◆ **Data section**
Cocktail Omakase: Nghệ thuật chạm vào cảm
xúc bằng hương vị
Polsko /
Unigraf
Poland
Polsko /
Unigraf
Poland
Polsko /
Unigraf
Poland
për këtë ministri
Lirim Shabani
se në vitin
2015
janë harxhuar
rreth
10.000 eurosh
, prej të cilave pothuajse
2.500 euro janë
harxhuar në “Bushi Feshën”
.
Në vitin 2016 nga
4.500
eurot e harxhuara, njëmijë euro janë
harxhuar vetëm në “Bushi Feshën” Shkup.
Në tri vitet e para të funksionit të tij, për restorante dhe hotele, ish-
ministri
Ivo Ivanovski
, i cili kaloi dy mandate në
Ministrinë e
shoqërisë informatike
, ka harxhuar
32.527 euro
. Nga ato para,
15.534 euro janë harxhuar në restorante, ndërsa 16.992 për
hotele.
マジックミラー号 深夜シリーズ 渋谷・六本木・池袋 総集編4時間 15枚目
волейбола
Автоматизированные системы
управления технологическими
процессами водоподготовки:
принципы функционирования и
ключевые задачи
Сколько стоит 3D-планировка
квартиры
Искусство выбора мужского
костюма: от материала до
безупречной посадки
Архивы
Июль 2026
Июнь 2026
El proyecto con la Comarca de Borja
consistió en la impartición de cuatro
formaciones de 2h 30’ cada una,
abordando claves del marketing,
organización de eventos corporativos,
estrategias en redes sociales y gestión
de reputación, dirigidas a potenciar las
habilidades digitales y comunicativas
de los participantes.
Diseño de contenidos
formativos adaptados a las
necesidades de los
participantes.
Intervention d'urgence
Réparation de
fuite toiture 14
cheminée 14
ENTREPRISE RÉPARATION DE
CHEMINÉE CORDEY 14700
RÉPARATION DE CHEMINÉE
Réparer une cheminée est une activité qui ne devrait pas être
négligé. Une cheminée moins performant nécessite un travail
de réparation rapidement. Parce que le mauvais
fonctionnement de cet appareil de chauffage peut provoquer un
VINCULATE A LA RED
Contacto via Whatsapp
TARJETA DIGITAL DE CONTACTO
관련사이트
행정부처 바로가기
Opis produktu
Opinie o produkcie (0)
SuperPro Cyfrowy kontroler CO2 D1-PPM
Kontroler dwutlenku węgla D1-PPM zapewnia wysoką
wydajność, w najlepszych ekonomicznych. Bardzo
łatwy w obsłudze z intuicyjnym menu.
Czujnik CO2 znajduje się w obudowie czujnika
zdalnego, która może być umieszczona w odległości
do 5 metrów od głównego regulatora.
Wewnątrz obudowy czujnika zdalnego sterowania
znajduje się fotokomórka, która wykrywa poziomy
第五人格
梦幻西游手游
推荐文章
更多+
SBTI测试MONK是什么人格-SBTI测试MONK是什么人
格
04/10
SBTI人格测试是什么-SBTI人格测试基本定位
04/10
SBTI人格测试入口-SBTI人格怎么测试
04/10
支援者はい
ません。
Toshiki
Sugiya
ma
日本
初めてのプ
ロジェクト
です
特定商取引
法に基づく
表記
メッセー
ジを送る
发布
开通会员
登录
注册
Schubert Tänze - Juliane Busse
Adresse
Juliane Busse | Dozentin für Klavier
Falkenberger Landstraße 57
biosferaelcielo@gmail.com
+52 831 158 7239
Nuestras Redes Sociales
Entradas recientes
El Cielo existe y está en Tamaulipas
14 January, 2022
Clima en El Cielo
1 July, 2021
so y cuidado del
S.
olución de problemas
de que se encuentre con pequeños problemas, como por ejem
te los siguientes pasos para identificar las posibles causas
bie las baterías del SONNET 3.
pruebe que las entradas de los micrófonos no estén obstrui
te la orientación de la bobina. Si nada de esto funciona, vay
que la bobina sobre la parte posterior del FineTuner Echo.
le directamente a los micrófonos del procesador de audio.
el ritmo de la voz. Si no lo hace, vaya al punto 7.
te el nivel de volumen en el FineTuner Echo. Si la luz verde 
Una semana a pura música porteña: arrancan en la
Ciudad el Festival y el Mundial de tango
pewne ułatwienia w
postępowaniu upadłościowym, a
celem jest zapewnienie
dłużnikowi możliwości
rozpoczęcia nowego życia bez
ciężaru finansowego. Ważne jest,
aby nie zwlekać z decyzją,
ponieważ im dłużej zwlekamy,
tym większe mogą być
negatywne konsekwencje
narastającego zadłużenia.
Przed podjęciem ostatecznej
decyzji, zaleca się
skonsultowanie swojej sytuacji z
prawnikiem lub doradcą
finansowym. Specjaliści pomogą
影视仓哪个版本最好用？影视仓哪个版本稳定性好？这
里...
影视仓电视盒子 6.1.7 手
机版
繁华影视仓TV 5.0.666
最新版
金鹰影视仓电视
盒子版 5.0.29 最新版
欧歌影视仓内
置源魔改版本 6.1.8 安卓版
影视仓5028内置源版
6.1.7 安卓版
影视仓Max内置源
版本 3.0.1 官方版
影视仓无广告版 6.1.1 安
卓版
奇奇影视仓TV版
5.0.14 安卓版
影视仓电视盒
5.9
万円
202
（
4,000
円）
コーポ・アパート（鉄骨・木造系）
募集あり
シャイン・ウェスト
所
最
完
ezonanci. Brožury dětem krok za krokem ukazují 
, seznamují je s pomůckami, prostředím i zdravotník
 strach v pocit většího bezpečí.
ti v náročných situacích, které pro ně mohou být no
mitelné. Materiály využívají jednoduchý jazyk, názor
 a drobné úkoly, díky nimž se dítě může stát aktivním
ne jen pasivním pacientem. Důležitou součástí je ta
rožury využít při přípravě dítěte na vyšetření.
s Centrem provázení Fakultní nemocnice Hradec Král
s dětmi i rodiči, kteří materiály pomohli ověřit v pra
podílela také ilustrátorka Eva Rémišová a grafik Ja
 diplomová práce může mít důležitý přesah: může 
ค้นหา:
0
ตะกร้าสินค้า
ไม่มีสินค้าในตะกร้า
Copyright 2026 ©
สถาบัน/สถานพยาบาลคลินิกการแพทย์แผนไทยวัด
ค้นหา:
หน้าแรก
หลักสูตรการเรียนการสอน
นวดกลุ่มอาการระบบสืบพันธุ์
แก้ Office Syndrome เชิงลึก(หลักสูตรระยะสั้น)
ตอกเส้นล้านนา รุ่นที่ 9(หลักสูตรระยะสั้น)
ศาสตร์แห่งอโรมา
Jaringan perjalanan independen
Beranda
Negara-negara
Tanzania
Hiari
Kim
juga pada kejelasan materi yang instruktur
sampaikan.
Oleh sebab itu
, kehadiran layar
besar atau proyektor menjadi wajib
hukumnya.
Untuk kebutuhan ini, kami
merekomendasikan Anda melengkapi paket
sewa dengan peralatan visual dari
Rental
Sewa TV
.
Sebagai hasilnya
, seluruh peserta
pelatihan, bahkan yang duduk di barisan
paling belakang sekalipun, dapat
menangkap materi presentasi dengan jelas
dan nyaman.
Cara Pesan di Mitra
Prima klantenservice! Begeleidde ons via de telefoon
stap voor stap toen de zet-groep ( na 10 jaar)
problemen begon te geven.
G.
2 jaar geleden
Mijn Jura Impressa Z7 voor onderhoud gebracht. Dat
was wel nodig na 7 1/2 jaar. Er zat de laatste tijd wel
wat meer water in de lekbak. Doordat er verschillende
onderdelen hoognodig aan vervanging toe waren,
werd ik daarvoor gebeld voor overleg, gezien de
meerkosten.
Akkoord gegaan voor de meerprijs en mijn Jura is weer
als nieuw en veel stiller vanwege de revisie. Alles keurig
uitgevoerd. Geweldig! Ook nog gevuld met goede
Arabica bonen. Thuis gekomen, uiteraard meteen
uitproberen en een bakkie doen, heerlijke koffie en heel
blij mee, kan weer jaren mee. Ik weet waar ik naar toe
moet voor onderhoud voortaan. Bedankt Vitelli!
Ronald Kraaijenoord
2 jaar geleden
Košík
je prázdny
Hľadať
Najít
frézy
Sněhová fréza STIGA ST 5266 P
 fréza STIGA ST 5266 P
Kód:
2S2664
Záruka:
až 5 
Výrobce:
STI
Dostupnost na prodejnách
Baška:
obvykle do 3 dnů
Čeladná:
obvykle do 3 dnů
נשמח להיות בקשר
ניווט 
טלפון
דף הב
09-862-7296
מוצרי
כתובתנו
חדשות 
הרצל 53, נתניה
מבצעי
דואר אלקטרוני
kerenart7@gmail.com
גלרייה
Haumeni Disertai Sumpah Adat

◆ **Work to be completed**
Looking at the listing above, count every line in which the string "Feshën" appears, and give only that count.

◆ **Reply to the task**
2